How to Best Utilize the 90-Minute Sleep Pattern

Posted by Bethaney Wallace on 26th Mar 2014

Because sleeping is an ongoing necessity, most of us have the practice down pat. There may be a few exceptions for insomniacs or colds that don’t allow us to breathe through the night, but for the most part, folks understand when and how much sleep their body needs, and how to best obtain it. After all, without solid rest, the body wouldn’t be able to function, the brain would become loopy and hazy (at least its decisions would), and before long, we would become too tired to even move.

Despite all our years of sleeping practice, however, there are still mornings when we wake tired or unrested. Even if we’ve gotten plenty of sleep – or what we think should be plenty. So what gives? Why do our bodies still feel drowsy even after getting a long night’s rest?

In theory, the body should need X amount of rest, and once that’s obtained, it should be good to go. Right? Like a battery getting recharged. But in reality, it’s a little more complicated than that; there’s more to sleep than simply plugging in and soaking up juice.

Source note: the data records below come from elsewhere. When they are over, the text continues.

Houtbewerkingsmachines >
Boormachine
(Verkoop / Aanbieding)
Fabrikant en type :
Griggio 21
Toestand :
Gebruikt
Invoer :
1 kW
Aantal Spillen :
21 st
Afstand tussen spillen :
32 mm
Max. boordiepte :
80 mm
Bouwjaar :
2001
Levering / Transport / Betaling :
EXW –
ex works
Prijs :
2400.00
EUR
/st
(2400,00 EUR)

But by playing to these strengths, or rather, oddities, you can obtain better rest, even in a shorter amount of time.

Here’s why:

The body sleeps in 90-minute cycles, and if we wake in the middle of one of these cycles, you’re more likely to be drowsy through the morning. In other words, the brain hasn’t yet fully completed its current cycle. And interrupting it with a wakened body means it has to skip its final steps, while still trying to adjust to thinking, moving, and getting on with the day. This lag in abilities often results in feeling tired or drowsy. Even if you’ve gotten “plenty” of sleep (as much or more hours than normal), this can make you feel unrested.

However, there’s a simple fix: waking at the end of a 90-minute cycle.

How to Plan Your Sleeps

To best reach this ratio, break the night into 90-minute intervals, counting back from when you want to wake up. If we didn’t enlist the help of alarm clocks, this is when our bodies would wake automatically, and looking for this specific gap can work to eliminate that morning tired feeling while gaining a proper amount of sleep. In some cases, this might just mean more efficient planning, not just more sleep. That way, you can better plan bed times to correlate with the least amount of drowsiness possible.

If it takes you a while to fall asleep, you might add on 20 or so extra minutes to bed time. However, even if the falling-asleep time doesn’t add up perfectly, laying still with your eyes closed has been proven to add medical benefits, such as lowered blood pressure and a “resting state” for the brain. Even though you may not be fully sleeping, you’re giving the body some much-needed relaxation time. This can also help take the pressure away from that “I have to fall asleep now” feeling, which only makes it harder to actually fall asleep.

The Importance of Taking Naps

Though naps can sometimes come with a stigma, they actually host great medical benefits. Lay down for 30 minutes or so during the afternoon, after which you can wake feeling refreshed and rested. Again, actual sleep isn’t a necessity, simply the act of closing one’s eyes and laying still for a certain amount of time. Less than 20 minutes is usually considered to be too short, while more than an hour can be too long, especially when continuing to work for the rest of the day. (Usually when one rests for this long, they do fall asleep, repeating the 90-minute cycles. And unless you can plan a 90-minute rest during the day, you often end up drowsier than before you went to sleep.)

Whether or not you prefer daytime naps, better planning your sleep patterns can provide instant results. Remember to map out your night’s rest to wake rested and refreshed.